I am always looking for new ways to serve Tofu. This is a perfect way to serve as a finger food or appetizer or as a mean dish I saute some haricot vert with red peppers and add the fried tofu , its best topped with peanut , chilli or soy sauce, the tofu soaks up the flavors.

1/2 lb block firm tofu

1/2 cup rice flour

2 tsp ground coriander

1 tsp ground cardamon

1 clove garlic , crushed

1/2 cup water

oil, for deep frying

Drain Tofu , cut into 1 inch slices.

Combine rice flour , coriander , cardamon and garlic in a bowl. Add water , stir until smooth.

Heat oil in a pan . Dip tofu slices into spice mixture, coat thickly.

Lower slices into heated oil , three at a time , cook on medium heat for 1 minute on each side or until crisp and golden brown, drain on absorbant paper. Repeat.

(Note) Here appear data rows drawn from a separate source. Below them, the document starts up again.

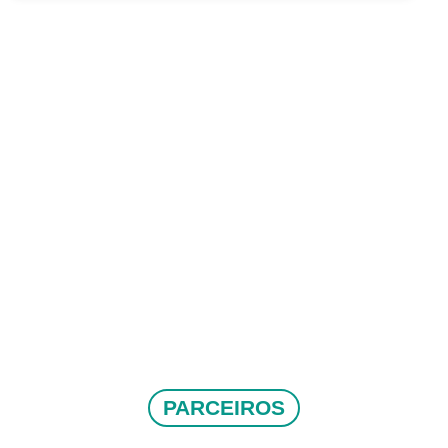
PARCEIROS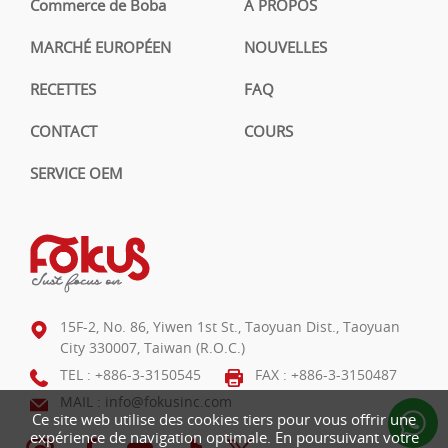
Commerce de Boba
À PROPOS
MARCHÉ EUROPÉEN
NOUVELLES
RECETTES
FAQ
CONTACT
COURS
SERVICE OEM
15F-2, No. 86, Yiwen 1st St., Taoyuan Dist., Taoyuan
City 330007, Taiwan (R.O.C.)
TEL :
+886-3-3150545
FAX : +886-3-3150487
MAIL :
info@fokusinc.com
Ce site web utilise des cookies tiers pour vous offrir une
expérience de navigation optimale. En poursuivant votre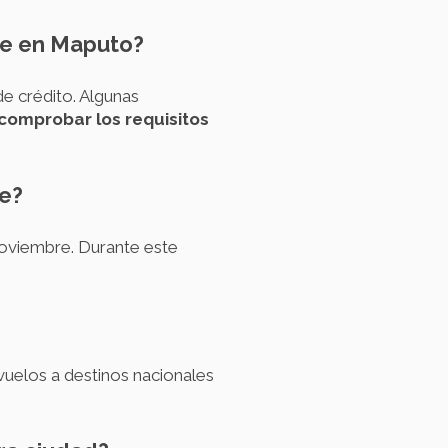
he en Maputo?
de crédito. Algunas
comprobar los requisitos
he?
noviembre. Durante este
 vuelos a destinos nacionales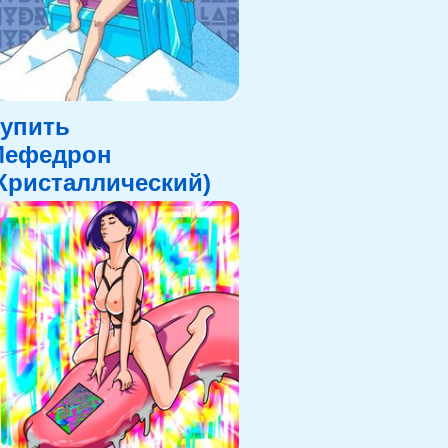
упить
Мефедрон
Кристаллический)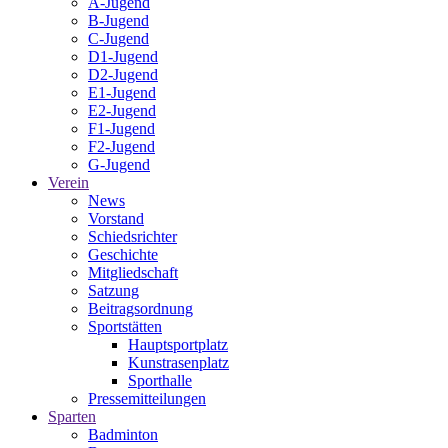
A-Jugend
B-Jugend
C-Jugend
D1-Jugend
D2-Jugend
E1-Jugend
E2-Jugend
F1-Jugend
F2-Jugend
G-Jugend
Verein
News
Vorstand
Schiedsrichter
Geschichte
Mitgliedschaft
Satzung
Beitragsordnung
Sportstätten
Hauptsportplatz
Kunstrasenplatz
Sporthalle
Pressemitteilungen
Sparten
Badminton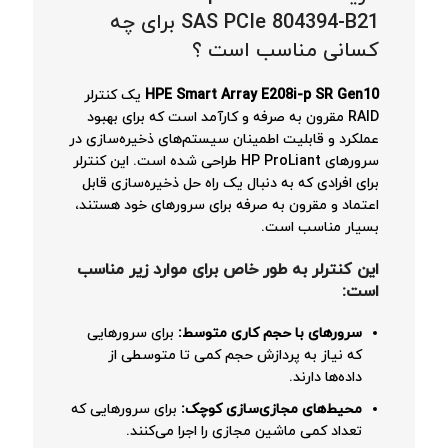
SAS PCIe 804394-B21 برای چه
کسانی مناسب است ؟
HPE Smart Array E208i-p SR Gen10
یک کنترلر
RAID مقرون به صرفه و کارآمد است که برای بهبود
عملکرد و قابلیت اطمینان سیستم‌های ذخیره‌سازی در
سرورهای HP ProLiant طراحی شده است. این کنترلر
برای افرادی که به دنبال یک راه حل ذخیره‌سازی قابل
اعتماد و مقرون به صرفه برای سرورهای خود هستند،
بسیار مناسب است.
این کنترلر به طور خاص برای موارد زیر مناسب
است:
سرورهای با حجم کاری متوسط:
برای سرورهایی
که نیاز به پردازش حجم کمی تا متوسطی از
داده‌ها دارند.
محیط‌های مجازی‌سازی کوچک:
برای سرورهایی که
تعداد کمی ماشین مجازی را اجرا می‌کنند.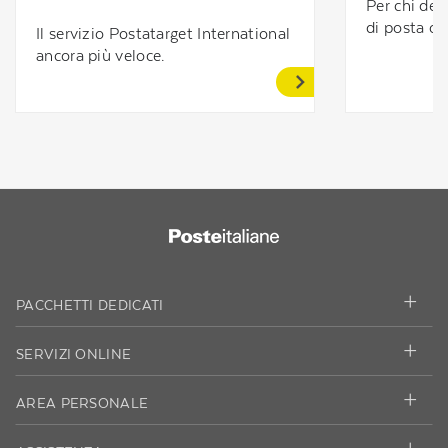
Per chi dev
di posta co
Il servizio Postatarget International
ancora più veloce.
PACCHETTI DEDICATI
SERVIZI ONLINE
AREA PERSONALE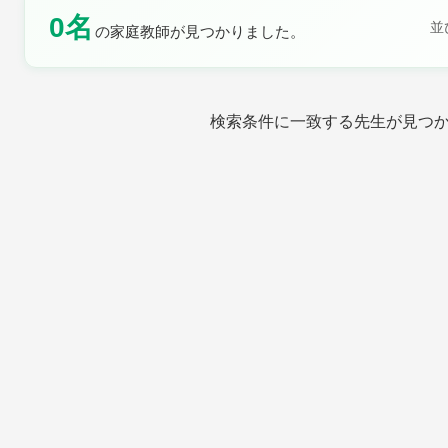
0名
並
の家庭教師が見つかりました。
土曜日
日曜日
検索条件に一致する先生が見つ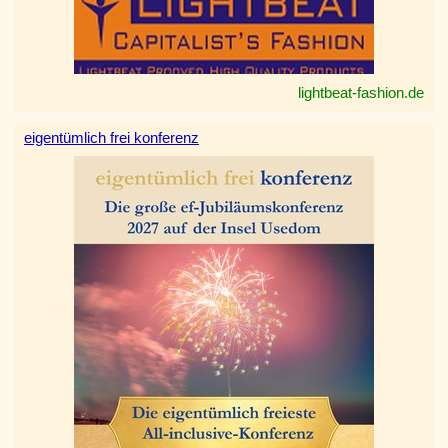
lightbeat-fashion.de
eigentümlich frei konferenz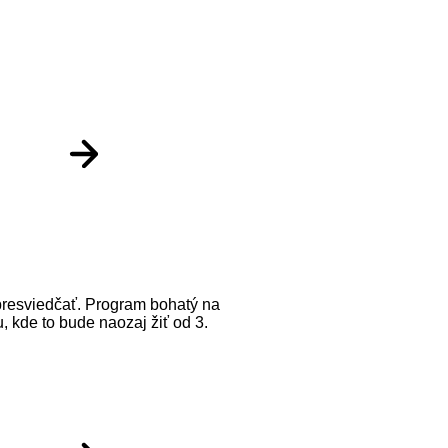
presviedčať. Program bohatý na
u, kde to bude naozaj žiť od 3.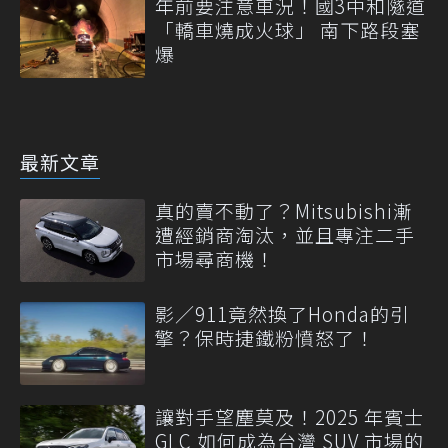
年前要注意車況！國3中和隧道
「轎車燒成火球」 南下路段塞
爆
最新文章
真的賣不動了？Mitsubishi漸
遭經銷商淘汰，並且專注二手
市場尋商機！
影／911竟然換了Honda的引
擎？保時捷鐵粉憤怒了！
讓對手望塵莫及！2025 年賓士
GLC 如何成為台灣 SUV 市場的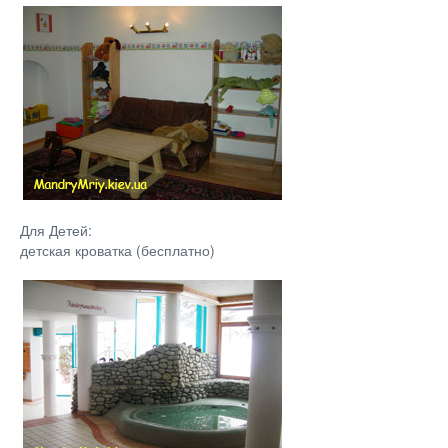
Для Детей:
детская кроватка (бесплатно)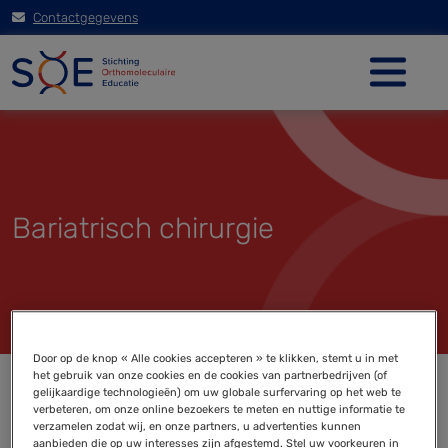
Contactgegevens
Bariatrisch chirurgie
Door op de knop « Alle cookies accepteren » te klikken, stemt u in met
het gebruik van onze cookies en de cookies van partnerbedrijven (of
gelijkaardige technologieën) om uw globale surfervaring op het web te
verbeteren, om onze online bezoekers te meten en nuttige informatie te
verzamelen zodat wij, en onze partners, u advertenties kunnen
aanbieden die op uw interesses zijn afgestemd. Stel uw voorkeuren in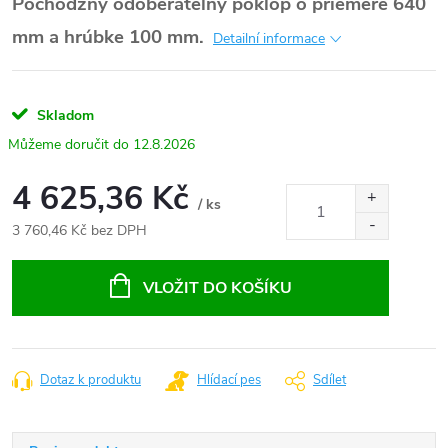
Pochôdzný odoberateľný poklop o priemere 640
mm a hrúbke 100 mm.
Detailní informace
Skladom
12.8.2026
4 625,36 Kč
/ ks
3 760,46 Kč bez DPH
Měrná
cena:
VLOŽIT DO KOŠÍKU
Dotaz k produktu
Hlídací pes
Sdílet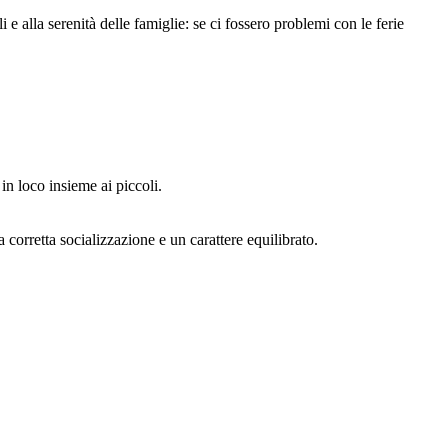
e alla serenità delle famiglie: se ci fossero problemi con le ferie
n loco insieme ai piccoli.
 corretta socializzazione e un carattere equilibrato.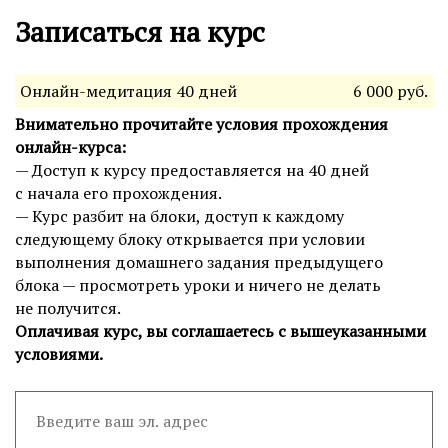
Записаться на курс
Онлайн-медитация 40 дней
6 000 руб.
Внимательно прочитайте условия прохождения
онлайн-курса:
— Доступ к курсу предоставляется на 40 дней
с начала его прохождения.
— Курс разбит на блоки, доступ к каждому
следующему блоку открывается при условии
выполнения домашнего задания предыдущего
блока — просмотреть уроки и ничего не делать
не получится.
Оплачивая курс, вы соглашаетесь с вышеуказанными
условиями.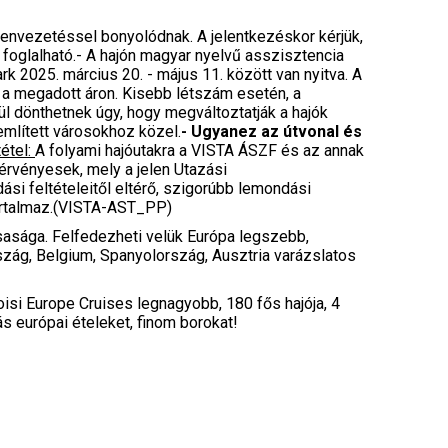
egenvezetéssel bonyolódnak. A jelentkezéskor kérjük,
foglalható.- A hajón magyar nyelvű asszisztencia
rk 2025. március 20. - május 11. között van nyitva. A
t a megadott áron. Kisebb létszám esetén, a
ül dönthetnek úgy, hogy megváltoztatják a hajók
említett városokhoz közel.
- Ugyanez az útvonal és
étel:
A folyami hajóutakra a VISTA ÁSZF és az annak
 érvényesek, mely a jelen Utazási
si feltételeitől eltérő, szigorúbb lemondási
 tartalmaz.(VISTA-AST_PP)
rsasága. Felfedezheti velük Európa legszebb,
szág, Belgium, Spanyolország, Ausztria varázslatos
oisi Europe Cruises legnagyobb, 180 fős hajója, 4
s európai ételeket, finom borokat!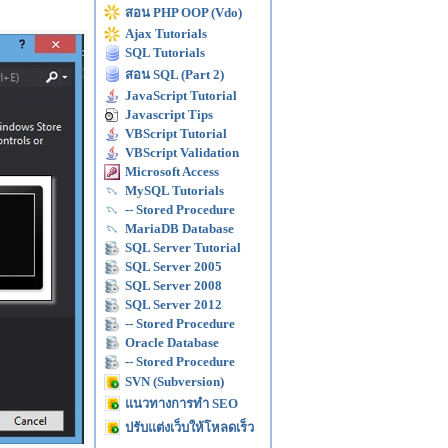
สอน PHP OOP (Vdo)
Ajax Tutorials
SQL Tutorials
สอน SQL (Part 2)
JavaScript Tutorial
Javascript Tips
VBScript Tutorial
VBScript Validation
Microsoft Access
MySQL Tutorials
-- Stored Procedure
MariaDB Database
SQL Server Tutorial
SQL Server 2005
SQL Server 2008
SQL Server 2012
-- Stored Procedure
Oracle Database
-- Stored Procedure
SVN (Subversion)
แนวทางการทำ SEO
ปรับแต่งเว็บให้โหลดเร็ว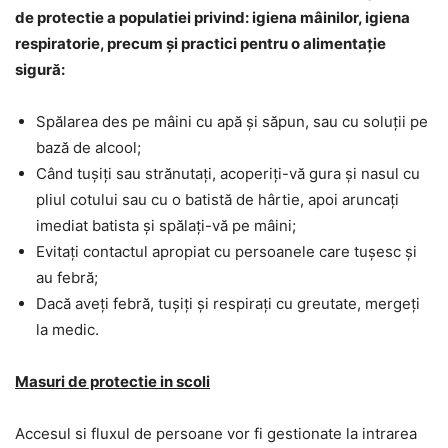
de protectie a populatiei privind: igiena mâinilor, igiena
respiratorie, precum și practici pentru o alimentație
sigură:
Spălarea des pe mâini cu apă și săpun, sau cu soluții pe
bază de alcool;
Când tușiți sau strănutați, acoperiți-vă gura și nasul cu
pliul cotului sau cu o batistă de hârtie, apoi aruncați
imediat batista și spălați-vă pe mâini;
Evitați contactul apropiat cu persoanele care tușesc și
au febră;
Dacă aveți febră, tușiți și respirați cu greutate, mergeți
la medic.
Masuri de protectie in scoli
Accesul si fluxul de persoane vor fi gestionate la intrarea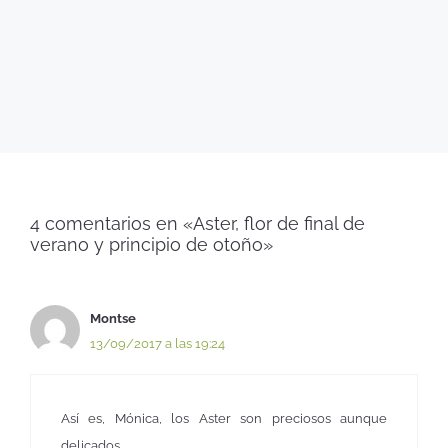
4 comentarios en «Aster, flor de final de
verano y principio de otoño»
Montse
13/09/2017 a las 19:24
Así es, Mónica, los Aster son preciosos aunque
delicados.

Serve alone or with stir fried vegetables , along side ,Peanut sauce , chilli sauce or soy sauce

Nasi Goreng

This Indonesian style fried rice is a staple in our home , especially when I am looking for a one dish meal. It is great as a meal as it combines both vegetables , seafood and poultry. As with all fried rice recipes you will need to cook the rice well ahead of time , place it in a tray and cool so as to prevent stickiness.

Serves 4

1/2 lb medium sized shrimp, peeled and deveined

1/4 lb chicken thigh filets , sliced into thin strips

2 eggs, beaten until blended

3 tbs peanut oil

1 large carrot , cut into fine julienne strips

1 clove garlic , crushed

1 tsp Sambal oelek

1 tbs dark soy sauce

4 cups cooked rice (from 1 1/2 cups raw rice)

4 spring onions , sliced on diagonal

Cilantro for garnish

Heat 1 tbs of oil in a frying pan, pour in eggs , cook over low heat until eggs have set, lift out. When omlette is cold , roll it up , slice thinly.

Heat remaining oil in frying pan ,add shrimp , chicken , carrot and garlic, stir fry until browned.

Add sambal oelek , soy sauce, rice and spring onions, stir fry until heated through. Serve garnished with omlette strips and cilantro.

For an authentic , festive look garnish with curls of spring onions and red pepper.